**DATASET EXCERPTS:**
------------------------

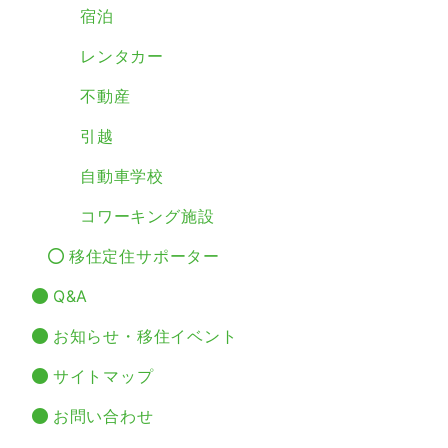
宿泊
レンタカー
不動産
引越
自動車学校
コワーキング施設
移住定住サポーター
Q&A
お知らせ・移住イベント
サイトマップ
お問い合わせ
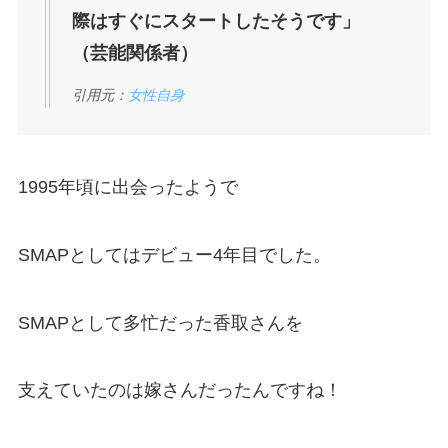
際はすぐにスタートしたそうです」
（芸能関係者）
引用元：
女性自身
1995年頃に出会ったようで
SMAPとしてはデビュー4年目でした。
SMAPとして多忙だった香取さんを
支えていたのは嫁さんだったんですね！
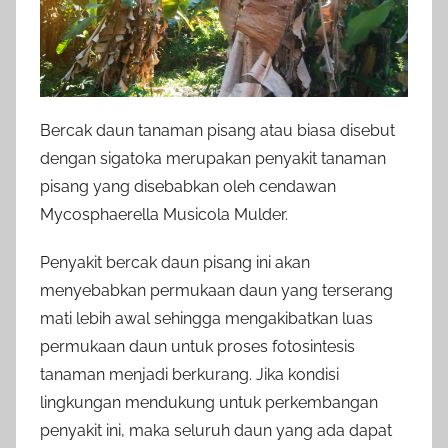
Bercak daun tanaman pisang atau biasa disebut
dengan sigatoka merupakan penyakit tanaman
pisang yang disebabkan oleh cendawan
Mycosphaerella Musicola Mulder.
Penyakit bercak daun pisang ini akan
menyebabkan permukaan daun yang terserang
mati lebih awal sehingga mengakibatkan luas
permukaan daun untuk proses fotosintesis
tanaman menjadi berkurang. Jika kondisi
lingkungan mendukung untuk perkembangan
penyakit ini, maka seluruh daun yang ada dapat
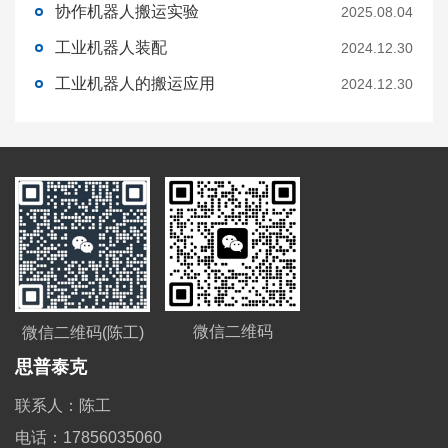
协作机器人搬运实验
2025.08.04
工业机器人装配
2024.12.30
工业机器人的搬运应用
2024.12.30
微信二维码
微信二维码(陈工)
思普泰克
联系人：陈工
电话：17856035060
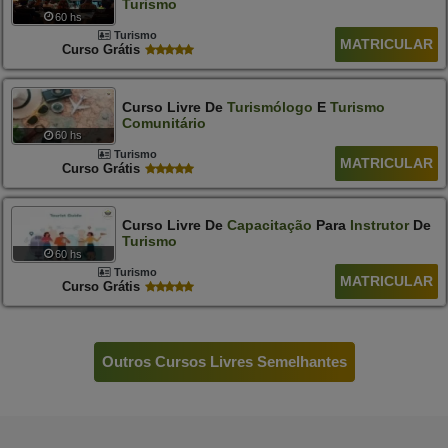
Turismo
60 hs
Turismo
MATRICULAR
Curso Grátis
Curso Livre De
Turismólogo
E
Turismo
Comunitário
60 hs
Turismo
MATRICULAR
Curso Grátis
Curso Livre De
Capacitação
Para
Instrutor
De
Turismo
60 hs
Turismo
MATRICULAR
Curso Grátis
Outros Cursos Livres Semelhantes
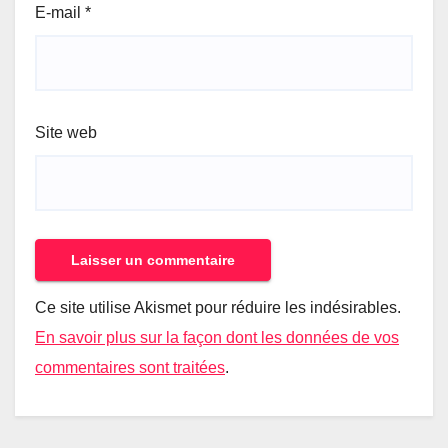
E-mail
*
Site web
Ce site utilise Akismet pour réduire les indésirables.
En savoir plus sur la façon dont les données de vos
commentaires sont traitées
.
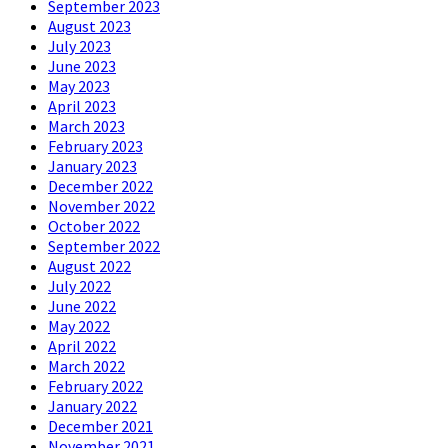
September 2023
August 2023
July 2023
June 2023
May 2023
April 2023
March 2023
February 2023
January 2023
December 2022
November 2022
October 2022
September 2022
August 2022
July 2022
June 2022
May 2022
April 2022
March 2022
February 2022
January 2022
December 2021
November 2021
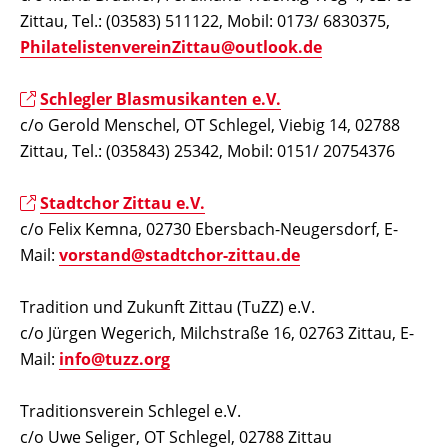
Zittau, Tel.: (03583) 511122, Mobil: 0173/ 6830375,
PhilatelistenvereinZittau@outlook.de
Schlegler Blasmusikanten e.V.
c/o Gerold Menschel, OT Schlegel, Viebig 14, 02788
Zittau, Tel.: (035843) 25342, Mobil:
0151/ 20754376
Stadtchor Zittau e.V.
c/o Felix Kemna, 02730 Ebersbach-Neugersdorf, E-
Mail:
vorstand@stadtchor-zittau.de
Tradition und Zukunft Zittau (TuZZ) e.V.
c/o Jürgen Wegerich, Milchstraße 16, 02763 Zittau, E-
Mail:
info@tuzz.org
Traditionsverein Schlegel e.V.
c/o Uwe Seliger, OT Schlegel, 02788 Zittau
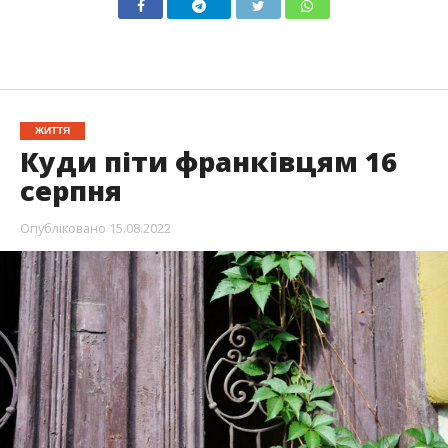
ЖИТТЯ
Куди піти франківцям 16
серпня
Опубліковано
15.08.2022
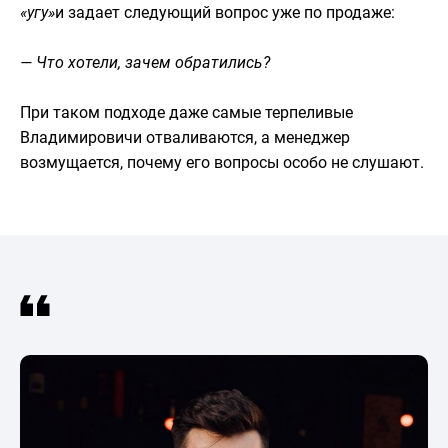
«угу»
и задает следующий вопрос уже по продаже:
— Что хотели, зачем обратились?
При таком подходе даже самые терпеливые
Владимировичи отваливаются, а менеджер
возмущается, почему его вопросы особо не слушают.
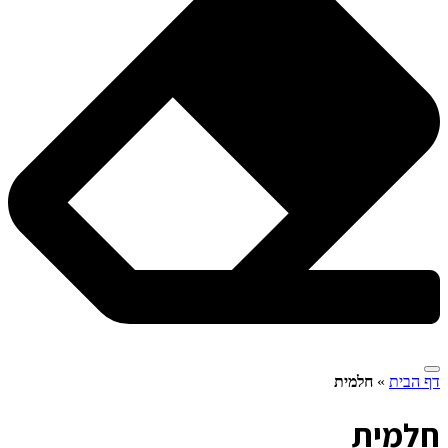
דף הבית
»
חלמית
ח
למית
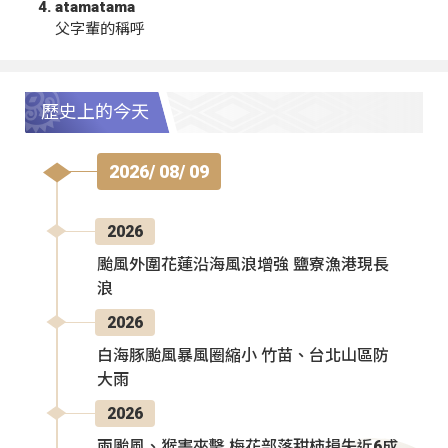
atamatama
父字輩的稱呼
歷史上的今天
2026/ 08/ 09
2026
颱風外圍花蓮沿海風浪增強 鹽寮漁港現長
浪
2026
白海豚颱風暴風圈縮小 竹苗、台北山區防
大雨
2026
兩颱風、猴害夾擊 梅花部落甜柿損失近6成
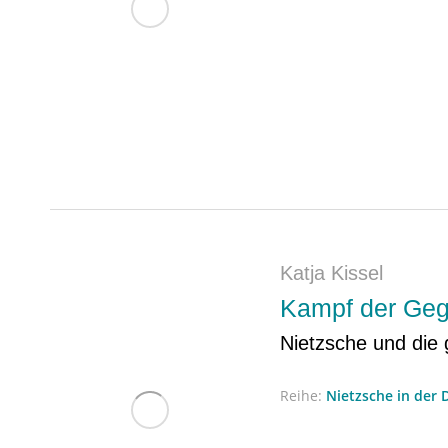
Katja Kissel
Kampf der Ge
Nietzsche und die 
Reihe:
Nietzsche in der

------------------------

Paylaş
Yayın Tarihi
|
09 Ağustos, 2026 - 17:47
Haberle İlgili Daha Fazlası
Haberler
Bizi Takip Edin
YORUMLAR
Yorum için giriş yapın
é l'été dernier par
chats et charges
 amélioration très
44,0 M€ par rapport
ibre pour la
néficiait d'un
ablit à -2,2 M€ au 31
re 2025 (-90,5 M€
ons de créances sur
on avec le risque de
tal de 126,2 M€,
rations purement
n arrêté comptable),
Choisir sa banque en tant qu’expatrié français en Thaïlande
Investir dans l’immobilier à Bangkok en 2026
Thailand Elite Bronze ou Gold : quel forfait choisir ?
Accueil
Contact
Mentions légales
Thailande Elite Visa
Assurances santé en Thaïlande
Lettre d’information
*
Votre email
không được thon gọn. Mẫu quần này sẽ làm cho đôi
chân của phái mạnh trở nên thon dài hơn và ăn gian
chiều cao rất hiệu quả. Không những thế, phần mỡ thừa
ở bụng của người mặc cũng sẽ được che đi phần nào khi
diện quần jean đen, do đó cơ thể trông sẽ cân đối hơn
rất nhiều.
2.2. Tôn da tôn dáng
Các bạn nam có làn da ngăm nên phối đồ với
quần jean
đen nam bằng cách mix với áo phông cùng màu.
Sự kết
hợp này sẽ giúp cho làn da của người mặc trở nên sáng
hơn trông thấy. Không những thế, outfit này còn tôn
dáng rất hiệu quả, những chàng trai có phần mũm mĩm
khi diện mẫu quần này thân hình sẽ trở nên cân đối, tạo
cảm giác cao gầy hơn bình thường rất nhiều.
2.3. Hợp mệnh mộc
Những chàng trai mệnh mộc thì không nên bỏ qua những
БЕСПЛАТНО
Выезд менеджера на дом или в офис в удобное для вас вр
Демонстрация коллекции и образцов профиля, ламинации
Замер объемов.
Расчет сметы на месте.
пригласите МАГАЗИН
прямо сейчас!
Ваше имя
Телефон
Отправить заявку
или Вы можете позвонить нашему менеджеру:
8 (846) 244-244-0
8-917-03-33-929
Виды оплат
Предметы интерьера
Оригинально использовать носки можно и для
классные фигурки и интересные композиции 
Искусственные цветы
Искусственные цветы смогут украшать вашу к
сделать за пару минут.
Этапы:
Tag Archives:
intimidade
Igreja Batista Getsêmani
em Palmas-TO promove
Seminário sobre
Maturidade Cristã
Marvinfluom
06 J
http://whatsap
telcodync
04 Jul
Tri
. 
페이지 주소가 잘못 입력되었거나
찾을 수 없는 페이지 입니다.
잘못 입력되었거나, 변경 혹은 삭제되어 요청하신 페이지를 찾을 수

------------------------

**EXERCISE DESCRIPTION:**
Output exactly those lines of the data above that run from the line with "February 2023" up to and including the line with "Nietzsche in der". No pictures go in.

**TASK RESPONSE:**
February 2023
January 2023
December 2022
November 2022
October 2022
September 2022
August 2022
July 2022
June 2022
May 2022
April 2022
March 2022
February 2022
January 2022
December 2021
November 2021
Zittau, Tel.: (03583) 511122, Mobil: 0173/ 6830375,
PhilatelistenvereinZittau@outlook.de
Schlegler Blasmusikanten e.V.
c/o Gerold Menschel, OT Schlegel, Viebig 14, 02788
Zittau, Tel.: (035843) 25342, Mobil:
0151/ 20754376
Stadtchor Zittau e.V.
c/o Felix Kemna, 02730 Ebersbach-Neugersdorf, E-
Mail:
vorstand@stadtchor-zittau.de
Tradition und Zukunft Zittau (TuZZ) e.V.
c/o Jürgen Wegerich, Milchstraße 16, 02763 Zittau, E-
Mail:
info@tuzz.org
Traditionsverein Schlegel e.V.
c/o Uwe Seliger, OT Schlegel, 02788 Zittau
ЖИТТЯ
Куди піти франківцям 16
серпня
Опубліковано
15.08.2022
«угу»
и задает следующий вопрос уже по продаже:
— Что хотели, зачем обратились?
При таком подходе даже самые терпеливые
Владимировичи отваливаются, а менеджер
возмущается, почему его вопросы особо не слушают.
דף הבית
»
חלמית
ח
למית
atamatama
父字輩的稱呼
歷史上的今天
2026/ 08/ 09
2026
颱風外圍花蓮沿海風浪增強 鹽寮漁港現長
浪
2026
白海豚颱風暴風圈縮小 竹苗、台北山區防
大雨
2026
兩颱風、猴害夾擊 梅花部落甜柿損失近6成
Katja Kissel
Kampf der Ge
Nietzsche und die 
Reihe:
Nietzsche in der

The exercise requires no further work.